*EXERCISE INSTRUCTIONS*
Using the line with "BOSCH 0 445 120 219" as your starting point, transcribe it and each line beneath it word for word until the records run out, without pictures.

*DATA RECORDS*
'''

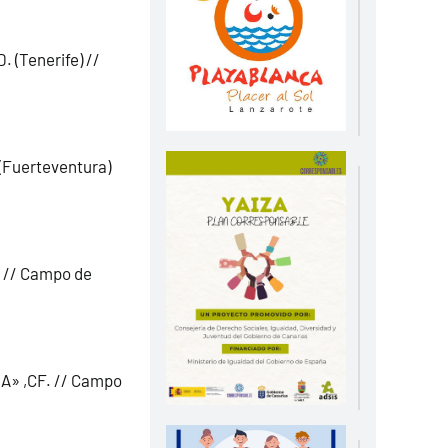
 (Tenerife) //
(Fuerteventura)
 // Campo de
«A» ,CF. // Campo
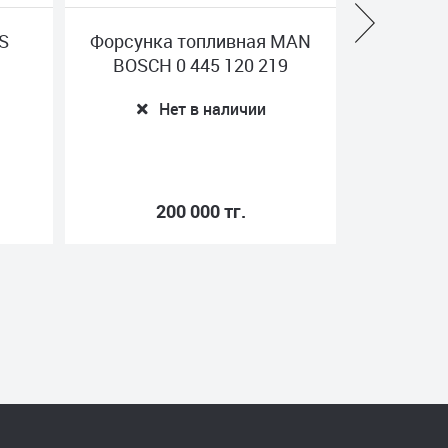
S
Форсунка топливная MAN
Ста
BOSCH 0 445 120 219
RENAU
7
Нет в наличии
200 000 тг.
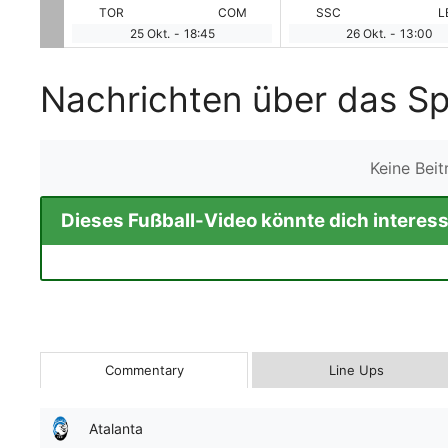
CAG
TOR
COM
SSC
L
25 Okt.
-
18:45
26 Okt.
-
13:00
Nachrichten über das Sp
Keine Bei
Dieses Fußball-Video könnte dich interess
Commentary
Line Ups
Atalanta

'''

*FINAL ANSWER*
BOSCH 0 445 120 219
RENAU
7
Нет в наличии
200 000 тг.
CAG
TOR
COM
SSC
L
25 Okt.
-
18:45
26 Okt.
-
13:00
Nachrichten über das Sp
Keine Bei
Dieses Fußball-Video könnte dich interess
Commentary
Line Ups
Atalanta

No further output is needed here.